Rust formation on the rails can also result in the electrical track circuit system in trains not being detected by the system. Attempts are made to prevent this by the so-called 'derusting' runs before regular train traffic begins.
In addition, use is increasingly being made nowadays of rail vehicles with wheels provided with ball bearings. Because the wheels on both sides of the rail vehicle are no longer directly connected to each other with an efficient electrically conducting axle, such wheels provided with ball bearings are less suitable for the electrical track circuit system.
Another significant problem for both the electrical track circuit system and the axle counter system is the sensitivity to electromagnetic radiation, also referred to as electromagnetic compatibility (EMC). While 800-1500 V is applied in conventional trains, this has been increased to 25 kV in the High-Speed Line (HSL). The associated increase in electromagnetic radiation is expected to result in an increase in EMC problems.
All the above stated train detection systems further have the shortcoming that they are only able to detect trains or similar vehicles on a block, and not for instance a car blocking a level crossing.
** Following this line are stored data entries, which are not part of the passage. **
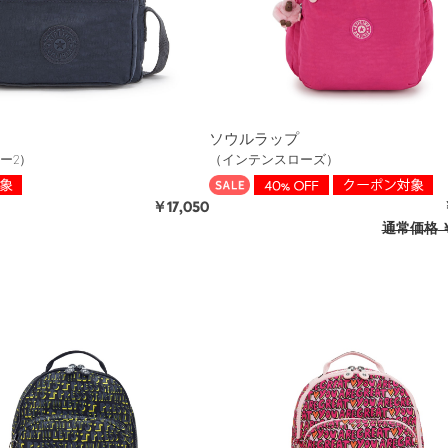
ソウルラップ
ー2）
（インテンスローズ）
￥17,050
通常価格
￥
DE-U1-297 24 276 discloses a monitoring system for preventive safeguarding of a route where work is taking place on the track, wherein a single sensor is equipped with two separate channels for measuring separate parameters. The first channel is directed transversely of the railway track and detects, via a radar signal which measures the distance, whether an object is situated on the railway track. Because it is required for the purpose of giving an alarm that the second channel, which is directed obliquely at an angle of 30° to the railway track, simultaneously measures a speed via Doppler, the number of error messages - for instance because there is an animal on the track - is reduced.
US-A1-2005/0184883 discloses a railroad crossing warning system according to the preamble of claim 1. Motion sensors are used to detect the approach of a train coming from either direction towards a highway crossing. At the crossing, presence detectors are located to sense moving a stationary train.
DE-U1-29724276 discloses a system for detecting trains for warning persons working on the track. The approach of a train in the direction towards the persons working on the track is detected when the train is both registered by a Doppler radar, i.e. a motion sensor, and a second sensor which is a distance radar, i.e. a distance sensor.
An object of the present invention is to provide a system and method for localizing objects on a railway track in which the stated drawbacks do not occur, or at least do so to lesser extent.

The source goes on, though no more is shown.